Discussion about pay-to-win frustrations

@Pasa: Very happy to discuss this stuff with you. Game Design & Production Education is something I do a number of times a year at universities/colleges. Helping players understand what is happening and why is a really useful thing for everybody.

Essay incoming. TL;DR Sometimes you gotta break eggs to make an omelette.

So… I’ve got a little bit of experience working with game design (about 3 decades now), and while I freely admit there is plenty of stuff I don’t know or I get wrong, there is a PROCESS we follow which more often than not leads to good outcomes for everybody - core players, casual players, the dev team, & our publisher. This process or something very similar, is in place at many great dev studios, such as Riot Games, and Blizzard. But it scales down nicely to small teams like ours too.

The core of it goes like this: good design needs to be built on 3 PILLARS - player feedback, designer intuition/experience, and hard statistics/analytics. Each of those pillars is of equal value. As soon as you lean on one too hard, you get problems… and that’s kind of what you’re implying in your post, but it’s not the case here.

Lean on analytics too hard? You get the strip-mining you mentioned.
Lean on designer feedback too hard? You add features that lose your core audience, and don’t work with your business model.
Lean on player feedback too hard? You skew the game features to cater to the most vocal players,and you either go broke by giving too much away, or alter the difficulty to cater for a minority.

With these recent changes:

  1. Analytics tell us that our economy is not healthy (too much reward being given too freely, which messes with the patterns of play and core loops)
  2. The Design team on both player/publisher sides, who play the game constantly on live accounts, agree for a number of reasons,based on their experience both mechanically and emotionally with the game.

So, we KNEW going live with 1.0.8 that some players wouldn’t like changes, especially changes that reduced Gems from Tributes and Souls from Arena, but in this case a combination of analytics & design experience tell us that the best course of action is what we did. If the design team had not agreed, it would never have been changed. So far everything points to the fact that it was the correct decision. And of course we will tweak/adjust stuff to improve it as time goes on.

Our goal is to have Gems of War be very successful for many years. And we’re in a much better place than we were 12 months ago (we even just made a top 10 games of 2015 list on Kotaku Fahey's Top 10 Games Of 2015 :smile: ).

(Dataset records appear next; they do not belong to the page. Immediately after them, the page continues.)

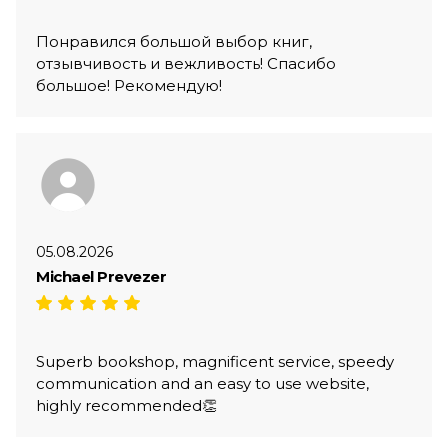
Понравился большой выбор книг,
отзывчивость и вежливость! Спасибо
большое! Рекомендую!
05.08.2026
Michael Prevezer
Superb bookshop, magnificent service, speedy
communication and an easy to use website,
highly recommended👏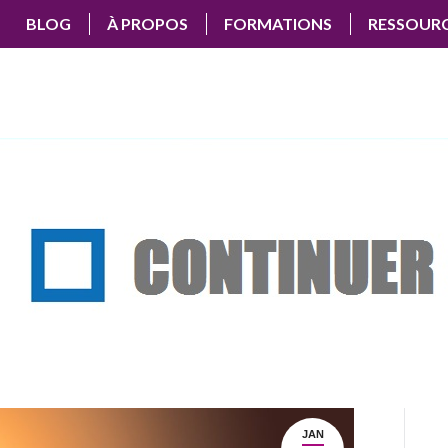
BLOG
À PROPOS
FORMATIONS
RESSOUR
JAN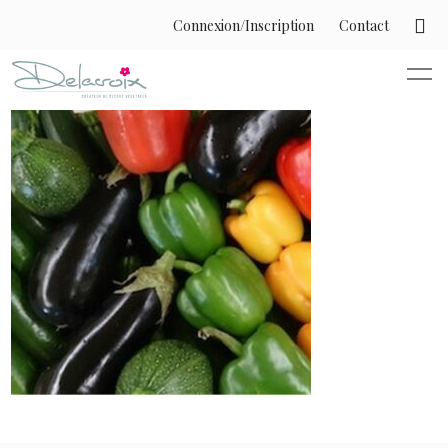
Connexion/Inscription
Contact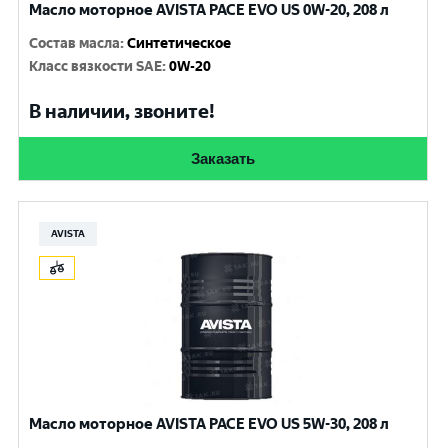
Масло моторное AVISTA PACE EVO US 0W-20, 208 л
Состав масла
:
Синтетическое
Класс вязкости SAE
:
0W-20
В наличии, звоните!
Заказать
AVISTA
Масло моторное AVISTA PACE EVO US 5W-30, 208 л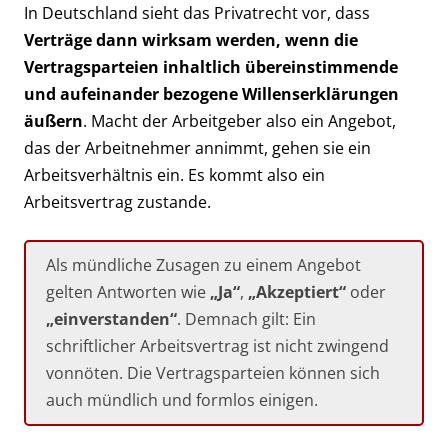
In Deutschland sieht das Privatrecht vor, dass
Verträge dann wirksam werden, wenn die
Vertragsparteien inhaltlich übereinstimmende
und aufeinander bezogene Willenserklärungen
äußern
. Macht der Arbeitgeber also ein Angebot,
das der Arbeitnehmer annimmt, gehen sie ein
Arbeitsverhältnis ein. Es kommt also ein
Arbeitsvertrag zustande.
Als mündliche Zusagen zu einem Angebot
gelten Antworten wie
„Ja“
,
„Akzeptiert“
oder
„einverstanden“
. Demnach gilt: Ein
schriftlicher Arbeitsvertrag ist nicht zwingend
vonnöten. Die Vertragsparteien können sich
auch mündlich und formlos einigen.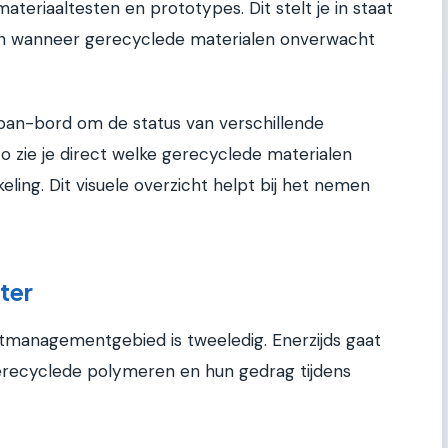
ateriaaltesten en prototypes. Dit stelt je in staat
en wanneer gerecyclede materialen onverwacht
ban-bord om de status van verschillende
o zie je direct welke gerecyclede materialen
eling. Dit visuele overzicht helpt bij het nemen
ter
tmanagementgebied is tweeledig. Enerzijds gaat
recyclede polymeren en hun gedrag tijdens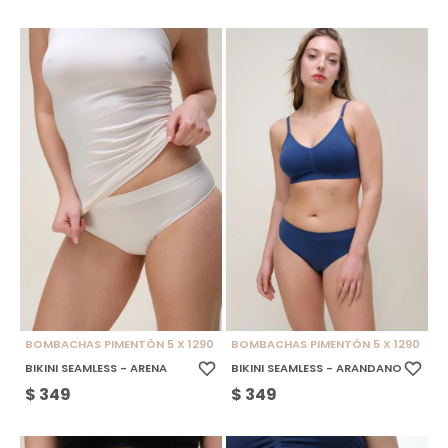
BOMBACHAS PIMENTÓN 5 X 1290
BOMBACHAS PIMENTÓN 5 X 1290
BIKINI SEAMLESS - ARENA
BIKINI SEAMLESS - ARANDANO
$
349
$
349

Now you may disagree with the above - that’s fine - but let me challenge a core-player belief as an example. I’ll quote from one of your posts:

How much time the tres hunt is out and dead in the water for majority of players? How many changes THAT thing got since release?

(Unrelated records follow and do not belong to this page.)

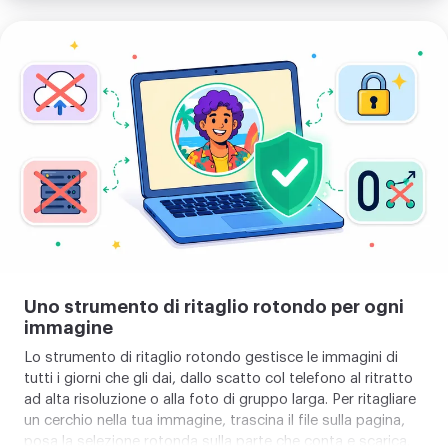
caso preciso chiede una misura esatta,
ridimensiona prima
la tua immagine
così il tuo avatar resta sempre nitido,
Ritagliare
anche alla misura più piccola.
un
cerchio
nella
tua
immagine
Uno strumento di ritaglio rotondo per ogni
immagine
Lo strumento di ritaglio rotondo gestisce le immagini di
tutti i giorni che gli dai, dallo scatto col telefono al ritratto
ad alta risoluzione o alla foto di gruppo larga. Per ritagliare
un cerchio nella tua immagine, trascina il file sulla pagina,
posa la selezione rotonda sulla parte che conta e scarica.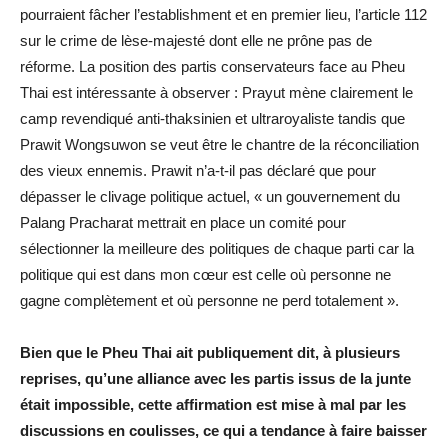
pourraient fâcher l’establishment et en premier lieu, l’article 112
sur le crime de lèse-majesté dont elle ne prône pas de
réforme. La position des partis conservateurs face au Pheu
Thai est intéressante à observer : Prayut mène clairement le
camp revendiqué anti-thaksinien et ultraroyaliste tandis que
Prawit Wongsuwon se veut être le chantre de la réconciliation
des vieux ennemis. Prawit n’a-t-il pas déclaré que pour
dépasser le clivage politique actuel, « un gouvernement du
Palang Pracharat mettrait en place un comité pour
sélectionner la meilleure des politiques de chaque parti car la
politique qui est dans mon cœur est celle où personne ne
gagne complètement et où personne ne perd totalement ».
Bien que le Pheu Thai ait publiquement dit, à plusieurs
reprises, qu’une alliance avec les partis issus de la junte
était impossible, cette affirmation est mise à mal par les
discussions en coulisses, ce qui a tendance à faire baisser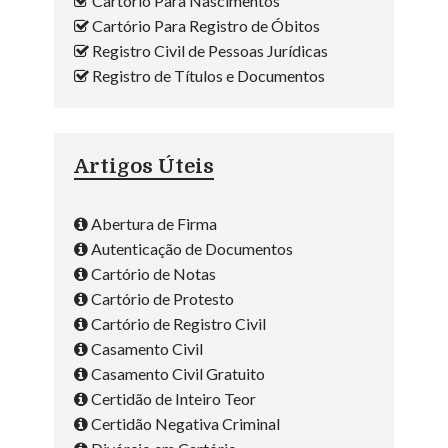
Cartório Para Nascimentos
Cartório Para Registro de Óbitos
Registro Civil de Pessoas Jurídicas
Registro de Títulos e Documentos
Artigos Úteis
Abertura de Firma
Autenticação de Documentos
Cartório de Notas
Cartório de Protesto
Cartório de Registro Civil
Casamento Civil
Casamento Civil Gratuito
Certidão de Inteiro Teor
Certidão Negativa Criminal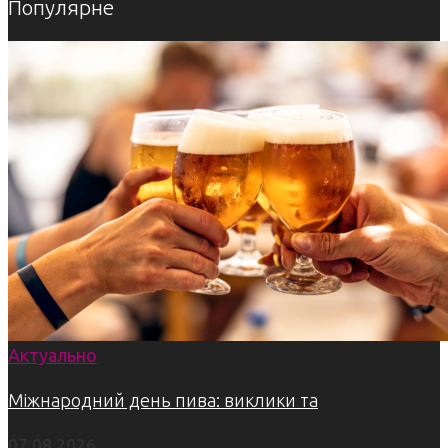
Популярне
Актуально
Міжнародний день пива: виклики та
07.08.2026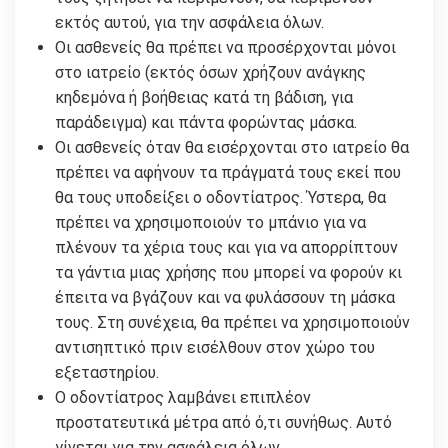
εκτός αυτού, για την ασφάλεια όλων.
Οι ασθενείς θα πρέπει να προσέρχονται μόνοι
στο ιατρείο (εκτός όσων χρήζουν ανάγκης
κηδεμόνα ή βοήθειας κατά τη βάδιση, για
παράδειγμα) και πάντα φορώντας μάσκα.
Οι ασθενείς όταν θα εισέρχονται στο ιατρείο θα
πρέπει να αφήνουν τα πράγματά τους εκεί που
θα τους υποδείξει ο οδοντίατρος. Ύστερα, θα
πρέπει να χρησιμοποιούν το μπάνιο για να
πλένουν τα χέρια τους και για να απορρίπτουν
τα γάντια μιας χρήσης που μπορεί να φορούν κι
έπειτα να βγάζουν και να φυλάσσουν τη μάσκα
τους. Στη συνέχεια, θα πρέπει να χρησιμοποιούν
αντισηπτικό πριν εισέλθουν στον χώρο του
εξεταστηρίου.
Ο οδοντίατρος λαμβάνει επιπλέον
προστατευτικά μέτρα από ό,τι συνήθως. Αυτό
γίνεται για την ασφάλεια όλων.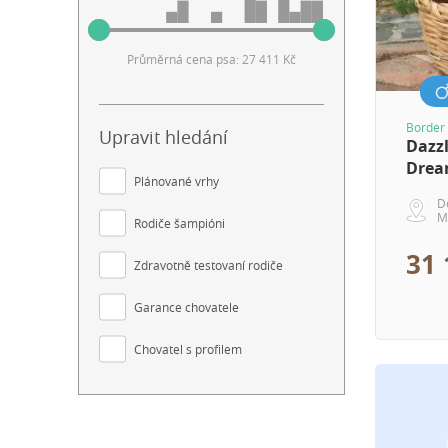
Průměrná cena psa: 27 411 Kč
Border 
Upravit hledání
Dazz
Drea
Plánované vrhy
D
M
Rodiče šampióni
31 
Zdravotně testovaní rodiče
Garance chovatele
Chovatel s profilem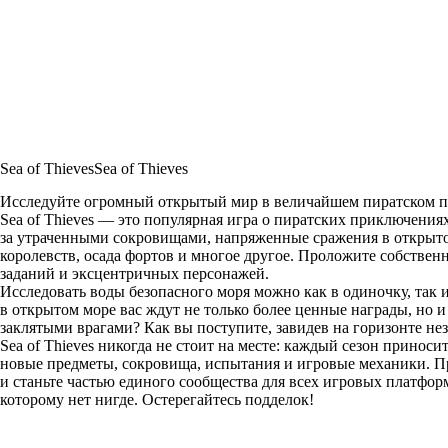
Sea of Thieves
Sea of Thieves
Исследуйте огромный открытый мир в величайшем пиратском 
Sea of Thieves — это популярная игра о пиратских приключениях
за утраченными сокровищами, напряженные сражения в открыто
королевств, осада фортов и многое другое. Проложите собствен
заданий и эксцентричных персонажей.
Исследовать воды безопасного моря можно как в одиночку, так 
в открытом море вас ждут не только более ценные награды, но 
заклятыми врагами? Как вы поступите, завидев на горизонте не
Sea of Thieves никогда не стоит на месте: каждый сезон прино
новые предметы, сокровища, испытания и игровые механики. Пр
и станьте частью единого сообщества для всех игровых платфор
которому нет нигде. Остерегайтесь подделок!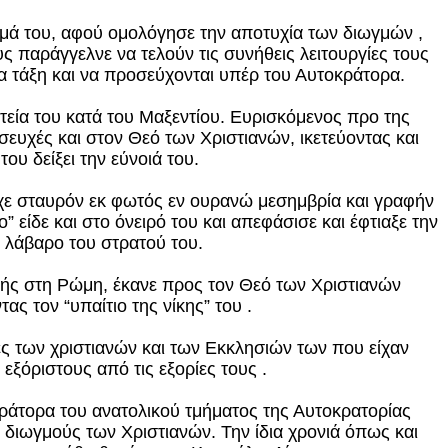
αγμά του, αφού ομολόγησε την αποτυχία των διωγμών ,
ς παράγγελνε να τελούν τις συνήθεις λειτουργίες τους
ια τάξη και να προσεύχονται υπέρ του Αυτοκράτορα.
ατεία του κατά του Μαξεντίου. Ευρισκόμενος προ της
ευχές και στον Θεό των Χριστιανών, ικετεύοντας και
ου δείξει την εύνοιά του.
σχε σταυρόν εκ φωτός εν ουρανώ μεσημβρία και γραφήν
ο” είδε και στο όνειρό του και απεφάσισε και έφτιαξε την
ο λάβαρο του στρατού του.
τής στη Ρώμη, έκανε προς τον Θεό των Χριστιανών
ας τον “υπαίτιο της νίκης” του .
ες των χριστιανών και των Εκκλησιών των που είχαν
 εξόριστους από τις εξορίες τους .
κράτορα του ανατολικού τμήματος της Αυτοκρατορίας
ς διωγμούς των Χριστιανών. Την ίδια χρονιά όπως και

Now, it IS often mentioned by players on the forums that Treasure is a waste of time.
However, the reality is that Treasure Hunt is hugely popular amongst the vast majority of our player-base under level 100, which is over 90% of active players. Treasure Maps are purchased with Glory and consumed at a very high rate.
We gave away 100 packs which included a couple of Treasure Maps on the weekend. Most of those treasure maps were used within the hour. So, definitely NOT dead in the water for the majority of players.
Does that mean we WON’T improve the Treasure Hunt game? No! We have some improvements we’d like to make, sure. But players are already engaging with the game so well, that other things take priority.

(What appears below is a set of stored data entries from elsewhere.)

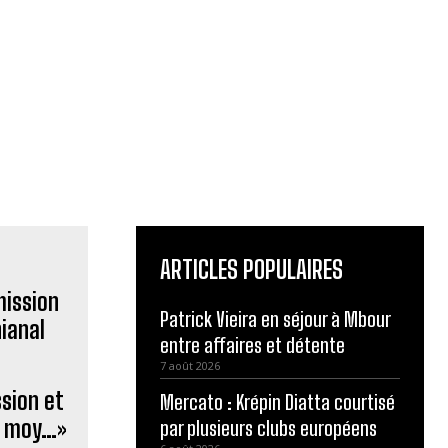
ARTICLES POPULAIRES
Patrick Vieira en séjour à Mbour
entre affaires et détente
7 août 2026
sion et
Mercato : Krépin Diatta courtisé
al moy…»
par plusieurs clubs européens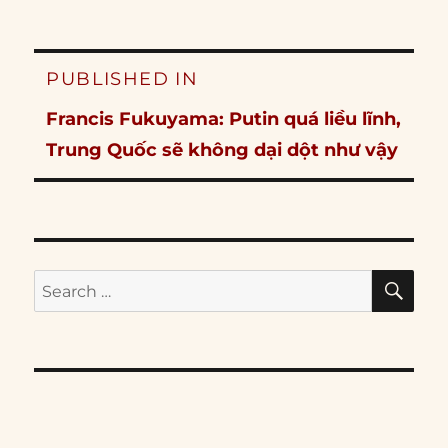
Post
PUBLISHED IN
navigation
Francis Fukuyama: Putin quá liều lĩnh,
Trung Quốc sẽ không dại dột như vậy
SE
Search
for: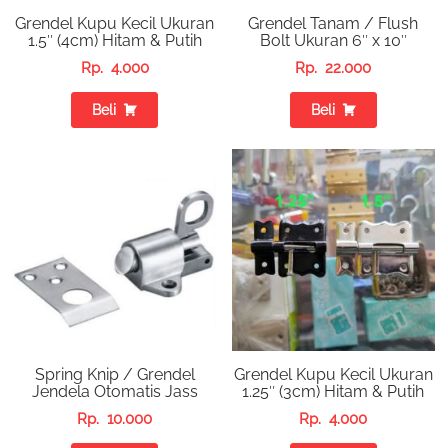
Grendel Kupu Kecil Ukuran
Grendel Tanam / Flush
1.5″ (4cm) Hitam & Putih
Bolt Ukuran 6″ x 10″
Rp.
4.000
Rp.
22.000
Beli
Beli
Spring Knip / Grendel
Grendel Kupu Kecil Ukuran
Jendela Otomatis Jass
1.25″ (3cm) Hitam & Putih
Rp.
10.000
Rp.
4.000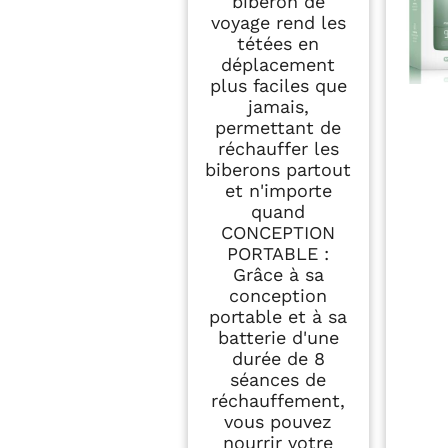
biberon de
voyage rend les
tétées en
déplacement
plus faciles que
jamais,
permettant de
réchauffer les
biberons partout
et n'importe
quand
CONCEPTION
PORTABLE :
Grâce à sa
conception
portable et à sa
batterie d'une
durée de 8
séances de
réchauffement,
vous pouvez
nourrir votre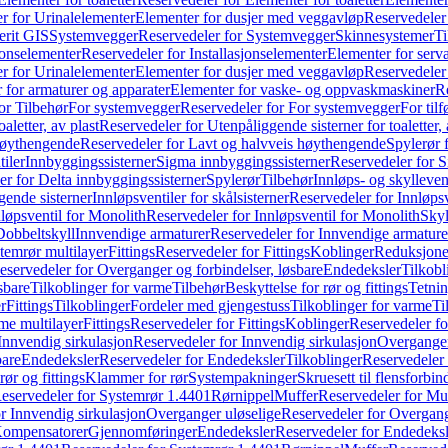
r for Urinalelementer
Elementer for dusjer med veggavløp
Reservedeler
rit GIS
Systemvegger
Reservedeler for Systemvegger
Skinnesystemer
Ti
jonselementer
Reservedeler for Installasjonselementer
Elementer for serv
r for Urinalelementer
Elementer for dusjer med veggavløp
Reservedeler
 for armaturer og apparater
Elementer for vaske- og oppvaskmaskiner
R
or Tilbehør
For systemvegger
Reservedeler for For systemvegger
For til
aletter, av plast
Reservedeler for Utenpåliggende sisterner for toaletter, 
høythengende
Reservedeler for Lavt og halvveis høythengende
Spylerør 
tiler
Innbyggingssisterner
Sigma innbyggingssisterner
Reservedeler for 
er for Delta innbyggingssisterner
Spylerør
Tilbehør
Innløps- og skylleven
gende sisterner
Innløpsventiler for skålsisterner
Reservedeler for Innløpsve
løpsventil for Monolith
Reservedeler for Innløpsventil for Monolith
Skyl
Dobbeltskyll
Innvendige armaturer
Reservedeler for Innvendige armature
temrør multilayer
Fittings
Reservedeler for Fittings
Koblinger
Reduksjone
eservedeler for Overganger og forbindelser, løsbare
Endedeksler
Tilkobl
sbare
Tilkoblinger for varme
Tilbehør
Beskyttelse for rør og fittings
Tetnin
r
Fittings
Tilkoblinger
Fordeler med gjengestuss
Tilkoblinger for varme
Ti
me multilayer
Fittings
Reservedeler for Fittings
Koblinger
Reservedeler f
Innvendig sirkulasjon
Reservedeler for Innvendig sirkulasjon
Overganger
bare
Endedeksler
Reservedeler for Endedeksler
Tilkoblinger
Reservedeler 
rør og fittings
Klammer for rør
Systempakninger
Skruesett til flensforbin
eservedeler for Systemrør 1.4401
Rørnippel
Muffer
Reservedeler for Mu
r Innvendig sirkulasjon
Overganger uløselige
Reservedeler for Overgang
Kompensatorer
Gjennomføringer
Endedeksler
Reservedeler for Endedeksl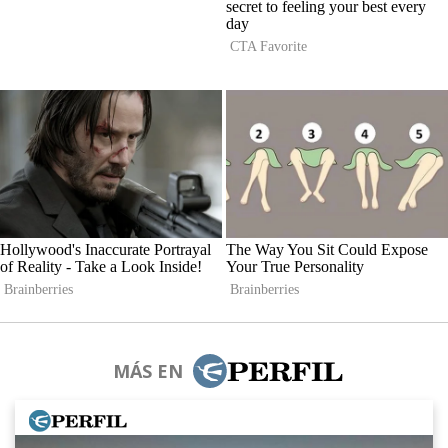
MÁS EN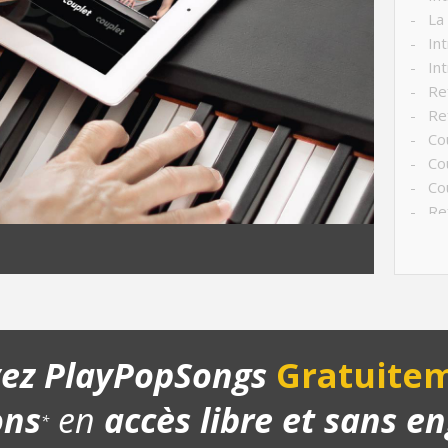
- La
- Int
- Int
- Ref
- Ref
- Cou
- Co
- Cou
- Ref
- Ref
- Ref
- Str
- Ch
- Pla
yez PlayPopSongs
Gratuitem
ons
en
accès libre et sans 
*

The point of this? If you only see things from a core player’s perspective, then you’re only working with part of the picture. We love the feedback provided in this and other threads, we don’t even mind when it gets a bit passionate :stuck_out_tongue: We read it ALL. And where our designers and/or our analytics agree, you will see change in the game. So keep on telling us what you like and don’t like. But understand that sometimes we will make decisions in the best long-term interests of the game that you might disagree with.